The Smart Home: A Tale of Two Standards

The Smart Home: a tale of two standards

Smart home technology is here and is increasing penetration into consumer’s homes day-by-day but, as with any technology, standards and protocols matter.

For the past 15 years or so, technology companies have sought to develop software solutions that enable the use of Internet protocol (IP) for wireless sensor networks and other connected devices that leverage Internet connectivity.

As a result several means of connectivity and networking have emerged that are making their way into smart home solutions including ZigBee and 6LoWPAN.

But which of these standards will go on to define the connected home of the future?

In this post we will look at the merits of two of these standards and invite you to speculate on the future of the smart home.

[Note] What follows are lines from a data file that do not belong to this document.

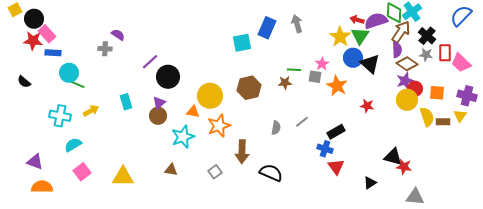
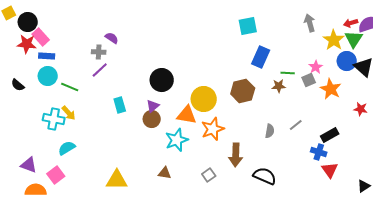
red arrow: (357, 20) -> (351, 23), turned -32
gray arrow: (297, 24) -> (310, 23), moved
blue rectangle: (267, 28) -> (261, 57), moved
cyan square: (242, 43) -> (248, 26), moved
purple line: (150, 62) -> (100, 70), moved
cyan circle: (69, 73) -> (48, 76), moved
gray square: (315, 77) -> (309, 80), turned -32
yellow arrow: (91, 111) -> (69, 113), moved, turned 77
orange triangle: (193, 112) -> (187, 115), size x1.5
pink square: (82, 172) -> (56, 175), moved

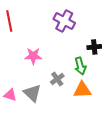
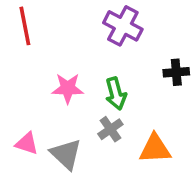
green arrow: (80, 66) -> (116, 94), moved
pink triangle: (10, 95) -> (27, 143), moved

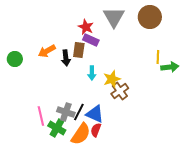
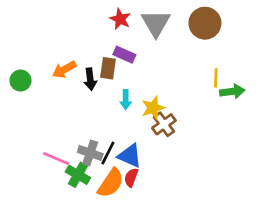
red star: (86, 27) -> (120, 19), moved
pink line: (41, 116) -> (56, 158), turned -54

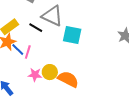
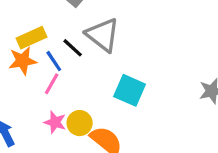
cyan square: (72, 35) -> (130, 90), moved
blue line: (18, 49) -> (54, 61), moved

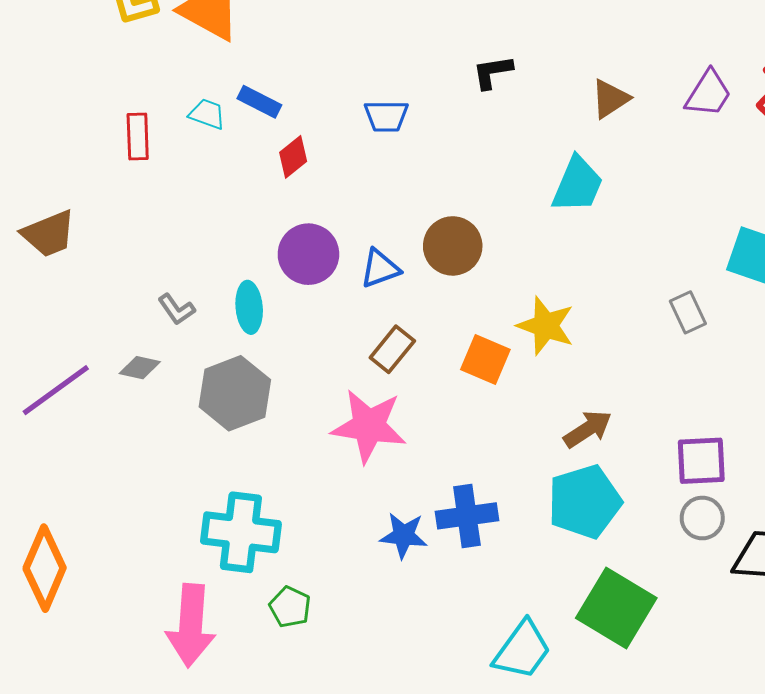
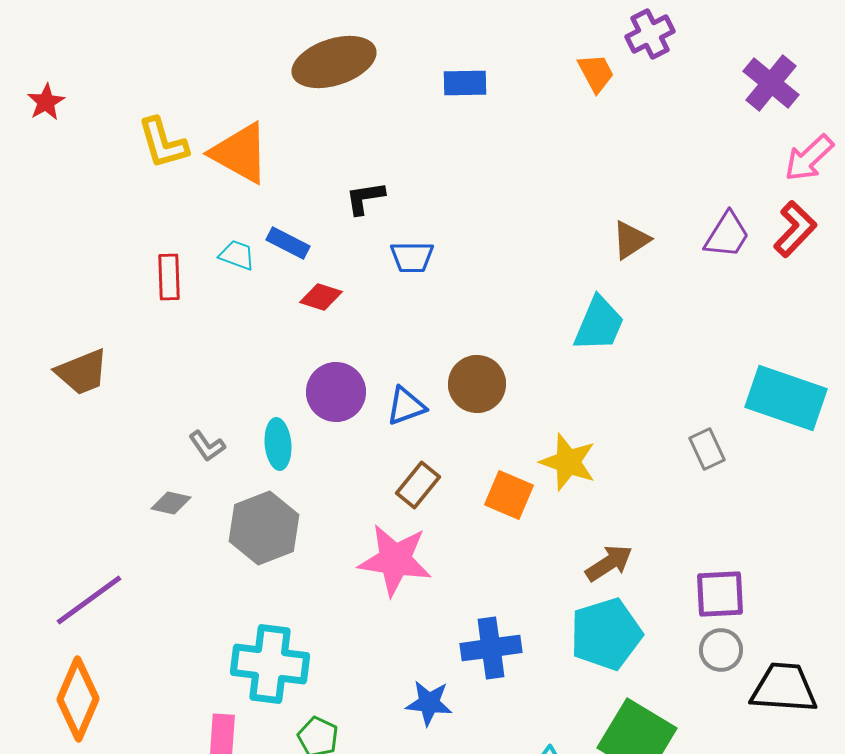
black L-shape: (493, 72) -> (365, 198), moved
red diamond: (293, 157) -> (321, 297), turned 57
purple line: (56, 390) -> (89, 600), moved
blue star: (404, 535) -> (429, 703), moved

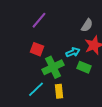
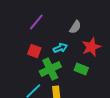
gray semicircle: (87, 25) -> (75, 27), moved
cyan arrow: (73, 52) -> (60, 48), moved

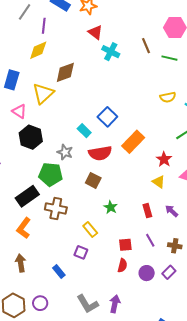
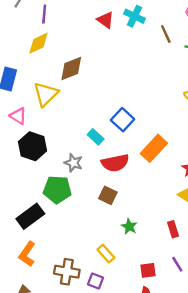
cyan cross: (111, 52) -> (135, 16), moved
brown cross: (56, 208) -> (67, 272), moved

Created by the ZigBee Alliance —an open, non-profit association of approximately 400 members— ZigBee is a networking layer built on top of IEEE standard 802.15.4 MAC.

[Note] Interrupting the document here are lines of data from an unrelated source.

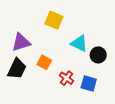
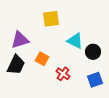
yellow square: (54, 20) -> (51, 19), turned -30
blue square: (89, 83) -> (95, 80), moved, turned -35

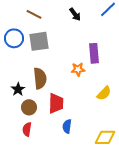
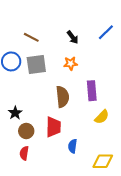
purple rectangle: (94, 53) -> (92, 91), moved
orange star: (78, 69) -> (71, 63), moved
brown semicircle: (40, 78) -> (63, 97), moved
blue semicircle: (67, 126) -> (73, 146), moved

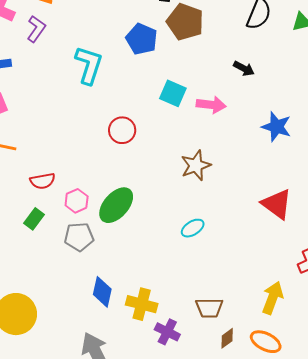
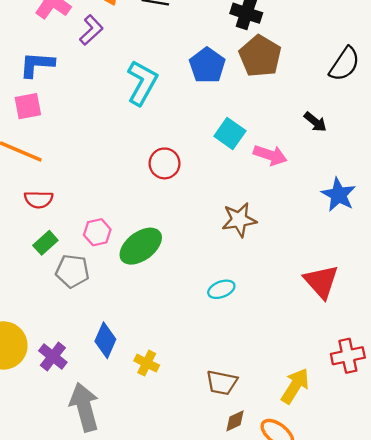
red semicircle: (43, 181) -> (39, 199), moved
gray pentagon: (79, 237) -> (72, 271), moved
yellow cross: (142, 304) -> (147, 363), size x0.7
purple cross: (167, 332) -> (53, 357), moved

It was designed to provide a standards-based protocol for interoperability of sensor networks.

So far it has proved to be one of the most popular low-cost, low-power wireless mesh networking standard available today.

ZigBee is used by a variety of cable and telecommunication companies including Comcast, Time Warner Cable, EchoStar, DirecTV, Charter, Rogers, Deutsche Telekom, and Videocon.

These companies are using ZigBee in their set-top boxes, satellite transceivers, and home gateways to deliver home monitoring and energy management solutions to their customers.

This major buy-in from big players is one of ZigBee’s major strengths as it is already well established and proven – particularly in North America. The mesh networking format of ZigBee means that the more devices added to the network the more robust it becomes.

6LoWPAN is an acronym for IPv6 over Low-power Wireless Personal Area Networks. 6LoWPAN products have recently entered the industry and in several areas are competing with ZigBee as it can utilize 802.15.4 and also run on other PHYs, allowing for seamless integration with other IP-based systems.

The unique advantage of 6LoWPAN is the fact that every device will be given its own IPv6 address, allowing unprecedented visibility and control for smart devices. With IPV4 addresses quickly running out, the advent of IPV6 is inevitable, making 6LoWPAN an even more attractive prospect.